I will write a script or something to fix it for me, and then we will move on. When you see these oddball problems, that's a good chunk of our job. What happened this time was that I had to go figure out something new. It gets easier with a lot of AI if they've seen much of the data. Unless you're talking about the size of exceeding if you're pulling in all the clusters from exceeding, you could probably get a good idea of what use cases are for generating problems.
Forrest Burt:
To touch on what I said earlier, one of the biggest things about this is that I don't think any unified HPC data sets could be looked at, but I have attempted to aggregate data of this nature. Jonathan touches on cluster performance.

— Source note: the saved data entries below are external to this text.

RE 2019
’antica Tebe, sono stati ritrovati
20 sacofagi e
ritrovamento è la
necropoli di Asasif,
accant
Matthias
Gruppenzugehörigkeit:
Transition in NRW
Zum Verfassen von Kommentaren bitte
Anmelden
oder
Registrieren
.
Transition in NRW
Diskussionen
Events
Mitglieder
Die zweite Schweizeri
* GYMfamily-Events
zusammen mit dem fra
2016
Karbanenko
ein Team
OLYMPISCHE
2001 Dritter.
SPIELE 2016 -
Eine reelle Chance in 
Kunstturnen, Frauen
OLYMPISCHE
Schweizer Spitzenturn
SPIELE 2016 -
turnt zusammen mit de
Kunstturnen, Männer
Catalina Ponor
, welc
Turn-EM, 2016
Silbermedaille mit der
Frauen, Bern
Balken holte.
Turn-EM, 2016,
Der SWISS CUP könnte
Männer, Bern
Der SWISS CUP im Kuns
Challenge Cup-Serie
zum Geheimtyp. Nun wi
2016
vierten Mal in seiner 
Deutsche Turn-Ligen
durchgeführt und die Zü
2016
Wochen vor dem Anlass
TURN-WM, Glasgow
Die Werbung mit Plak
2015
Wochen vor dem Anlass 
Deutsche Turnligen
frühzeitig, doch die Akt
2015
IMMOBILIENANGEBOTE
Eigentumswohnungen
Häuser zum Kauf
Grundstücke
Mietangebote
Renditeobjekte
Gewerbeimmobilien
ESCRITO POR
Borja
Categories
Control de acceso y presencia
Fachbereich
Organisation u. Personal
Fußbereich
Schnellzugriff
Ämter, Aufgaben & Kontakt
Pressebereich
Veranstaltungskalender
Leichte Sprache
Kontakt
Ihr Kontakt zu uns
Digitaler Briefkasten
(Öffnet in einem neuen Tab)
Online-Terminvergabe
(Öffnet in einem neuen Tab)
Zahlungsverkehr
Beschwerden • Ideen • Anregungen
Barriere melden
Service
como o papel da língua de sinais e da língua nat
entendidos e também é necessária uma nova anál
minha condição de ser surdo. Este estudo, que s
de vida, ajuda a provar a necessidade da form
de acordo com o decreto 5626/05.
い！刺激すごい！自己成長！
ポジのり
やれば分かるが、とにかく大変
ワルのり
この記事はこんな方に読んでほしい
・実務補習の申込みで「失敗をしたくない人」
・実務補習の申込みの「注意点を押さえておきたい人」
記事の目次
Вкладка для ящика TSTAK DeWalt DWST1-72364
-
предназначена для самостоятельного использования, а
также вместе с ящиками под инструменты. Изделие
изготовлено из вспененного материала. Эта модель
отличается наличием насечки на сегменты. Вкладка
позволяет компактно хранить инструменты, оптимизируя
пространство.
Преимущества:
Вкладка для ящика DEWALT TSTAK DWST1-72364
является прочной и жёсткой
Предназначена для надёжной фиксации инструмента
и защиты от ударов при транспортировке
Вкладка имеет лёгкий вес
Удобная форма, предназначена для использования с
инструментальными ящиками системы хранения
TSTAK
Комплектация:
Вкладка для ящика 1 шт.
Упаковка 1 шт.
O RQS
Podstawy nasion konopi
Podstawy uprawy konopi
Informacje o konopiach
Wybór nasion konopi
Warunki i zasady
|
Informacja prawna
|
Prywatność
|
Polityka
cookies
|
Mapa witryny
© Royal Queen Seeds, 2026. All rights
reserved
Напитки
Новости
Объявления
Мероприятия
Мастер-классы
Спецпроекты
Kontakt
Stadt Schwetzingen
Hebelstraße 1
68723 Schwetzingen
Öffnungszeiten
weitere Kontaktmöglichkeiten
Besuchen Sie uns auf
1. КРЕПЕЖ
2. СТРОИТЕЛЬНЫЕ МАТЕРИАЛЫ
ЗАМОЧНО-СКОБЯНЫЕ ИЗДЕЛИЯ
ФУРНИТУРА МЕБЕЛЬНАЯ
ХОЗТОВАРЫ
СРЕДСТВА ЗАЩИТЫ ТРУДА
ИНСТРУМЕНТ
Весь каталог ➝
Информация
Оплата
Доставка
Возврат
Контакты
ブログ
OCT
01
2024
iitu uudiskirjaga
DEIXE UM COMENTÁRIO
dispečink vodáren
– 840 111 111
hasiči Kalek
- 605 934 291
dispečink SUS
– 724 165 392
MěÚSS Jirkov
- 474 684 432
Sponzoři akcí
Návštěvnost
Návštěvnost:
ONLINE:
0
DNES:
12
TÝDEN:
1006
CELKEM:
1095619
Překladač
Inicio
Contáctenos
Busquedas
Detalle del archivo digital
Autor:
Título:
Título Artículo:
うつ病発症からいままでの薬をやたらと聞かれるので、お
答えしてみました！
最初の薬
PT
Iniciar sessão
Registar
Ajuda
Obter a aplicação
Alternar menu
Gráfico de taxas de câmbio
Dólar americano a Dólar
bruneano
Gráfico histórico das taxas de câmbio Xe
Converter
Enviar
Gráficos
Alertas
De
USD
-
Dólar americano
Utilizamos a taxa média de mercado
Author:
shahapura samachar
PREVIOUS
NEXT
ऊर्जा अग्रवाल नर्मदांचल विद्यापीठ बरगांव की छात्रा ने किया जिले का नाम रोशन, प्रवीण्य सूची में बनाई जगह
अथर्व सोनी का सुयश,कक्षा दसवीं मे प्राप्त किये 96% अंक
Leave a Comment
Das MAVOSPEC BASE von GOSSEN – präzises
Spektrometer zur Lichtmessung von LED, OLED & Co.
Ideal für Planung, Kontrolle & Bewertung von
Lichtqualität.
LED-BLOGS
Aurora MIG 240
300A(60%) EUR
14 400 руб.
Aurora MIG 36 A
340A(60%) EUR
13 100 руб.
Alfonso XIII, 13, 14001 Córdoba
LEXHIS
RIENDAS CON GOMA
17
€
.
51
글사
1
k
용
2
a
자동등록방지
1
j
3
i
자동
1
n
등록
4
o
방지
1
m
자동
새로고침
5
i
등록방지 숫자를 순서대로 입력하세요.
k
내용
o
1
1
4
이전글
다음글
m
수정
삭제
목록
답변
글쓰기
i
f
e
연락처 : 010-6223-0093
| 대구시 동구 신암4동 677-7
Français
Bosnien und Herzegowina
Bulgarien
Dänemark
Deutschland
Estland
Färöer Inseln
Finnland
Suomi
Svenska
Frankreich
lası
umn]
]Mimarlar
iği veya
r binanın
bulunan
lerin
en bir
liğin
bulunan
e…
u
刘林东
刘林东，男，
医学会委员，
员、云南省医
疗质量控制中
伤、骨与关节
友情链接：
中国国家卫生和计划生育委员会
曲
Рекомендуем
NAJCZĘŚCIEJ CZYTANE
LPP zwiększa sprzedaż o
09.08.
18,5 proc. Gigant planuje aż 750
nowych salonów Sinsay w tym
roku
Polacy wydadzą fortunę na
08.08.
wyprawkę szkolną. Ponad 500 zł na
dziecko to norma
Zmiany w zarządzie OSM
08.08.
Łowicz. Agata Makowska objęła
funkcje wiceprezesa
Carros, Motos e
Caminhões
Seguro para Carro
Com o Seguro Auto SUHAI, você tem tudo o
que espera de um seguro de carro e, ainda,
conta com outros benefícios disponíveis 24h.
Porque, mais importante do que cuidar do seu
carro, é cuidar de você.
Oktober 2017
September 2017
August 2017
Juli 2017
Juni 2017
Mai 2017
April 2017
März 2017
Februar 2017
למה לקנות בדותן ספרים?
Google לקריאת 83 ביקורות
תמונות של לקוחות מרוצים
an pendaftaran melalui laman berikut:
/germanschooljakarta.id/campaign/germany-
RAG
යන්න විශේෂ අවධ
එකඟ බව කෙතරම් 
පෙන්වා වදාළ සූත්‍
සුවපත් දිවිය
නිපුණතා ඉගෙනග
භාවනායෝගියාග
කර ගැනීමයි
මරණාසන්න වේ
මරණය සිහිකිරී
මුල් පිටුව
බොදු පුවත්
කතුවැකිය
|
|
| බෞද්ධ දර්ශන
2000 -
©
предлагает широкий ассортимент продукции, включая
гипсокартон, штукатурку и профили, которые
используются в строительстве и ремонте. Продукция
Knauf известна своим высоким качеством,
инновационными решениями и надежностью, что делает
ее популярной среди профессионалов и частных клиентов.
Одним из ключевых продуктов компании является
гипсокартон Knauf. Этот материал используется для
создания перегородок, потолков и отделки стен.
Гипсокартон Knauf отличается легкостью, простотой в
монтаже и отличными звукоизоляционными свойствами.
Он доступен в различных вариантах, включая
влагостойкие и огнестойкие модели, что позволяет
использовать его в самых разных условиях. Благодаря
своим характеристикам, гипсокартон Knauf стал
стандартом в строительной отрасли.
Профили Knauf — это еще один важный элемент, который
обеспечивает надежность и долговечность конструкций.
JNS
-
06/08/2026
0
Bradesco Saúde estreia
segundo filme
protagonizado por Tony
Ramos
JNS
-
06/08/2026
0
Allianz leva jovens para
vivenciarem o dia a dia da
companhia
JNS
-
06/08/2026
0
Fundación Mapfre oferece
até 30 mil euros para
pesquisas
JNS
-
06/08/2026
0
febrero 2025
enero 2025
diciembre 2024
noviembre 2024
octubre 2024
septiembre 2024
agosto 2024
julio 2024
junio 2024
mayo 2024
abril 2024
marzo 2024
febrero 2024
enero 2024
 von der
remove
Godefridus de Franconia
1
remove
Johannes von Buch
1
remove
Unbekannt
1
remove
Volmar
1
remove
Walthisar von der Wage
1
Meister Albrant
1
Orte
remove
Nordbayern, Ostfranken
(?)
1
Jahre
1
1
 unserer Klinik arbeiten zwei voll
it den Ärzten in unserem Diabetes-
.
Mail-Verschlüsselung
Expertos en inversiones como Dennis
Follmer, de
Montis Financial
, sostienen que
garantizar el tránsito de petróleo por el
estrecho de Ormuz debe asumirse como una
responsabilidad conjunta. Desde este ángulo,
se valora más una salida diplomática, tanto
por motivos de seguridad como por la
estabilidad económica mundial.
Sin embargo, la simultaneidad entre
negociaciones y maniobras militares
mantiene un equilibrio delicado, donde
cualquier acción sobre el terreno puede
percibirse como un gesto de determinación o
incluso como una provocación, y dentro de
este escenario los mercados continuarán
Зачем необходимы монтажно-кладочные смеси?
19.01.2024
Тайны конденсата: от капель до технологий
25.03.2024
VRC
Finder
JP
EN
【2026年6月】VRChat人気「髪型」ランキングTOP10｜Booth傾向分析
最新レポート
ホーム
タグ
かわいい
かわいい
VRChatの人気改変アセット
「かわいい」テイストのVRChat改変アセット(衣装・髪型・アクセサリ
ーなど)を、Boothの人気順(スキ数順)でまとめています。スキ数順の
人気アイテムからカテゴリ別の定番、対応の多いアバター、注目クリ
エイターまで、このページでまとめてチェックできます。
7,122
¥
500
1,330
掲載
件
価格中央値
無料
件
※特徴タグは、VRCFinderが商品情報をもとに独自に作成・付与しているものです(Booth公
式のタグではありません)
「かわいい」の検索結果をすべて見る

That'd be a huge effort to get that from many different sites. Much tends to be a problem with new things and machine learning. The lack of data would prohibit that development for the moment because there needs to be a unified way to get all of the exceeding to put their logs into one thing, for example. Whether that's even possible is another question entirely.
Zane Hamilton:
Sure. We've had Alan join. Thank you, Alan.
Alan Sill:
Hey Folks.
Zane Hamilton:
Short notice, pop in. Appreciate it.
Alan Sill:
Guys doing a good, so don't take any criticism from my previous comments.
Zane Hamilton:
You've been posting many comments, and it's an interesting segue. You have a great story, and you're doing something we weren't thinking of or looking at. If you don't mind, elaborate on what you are doing.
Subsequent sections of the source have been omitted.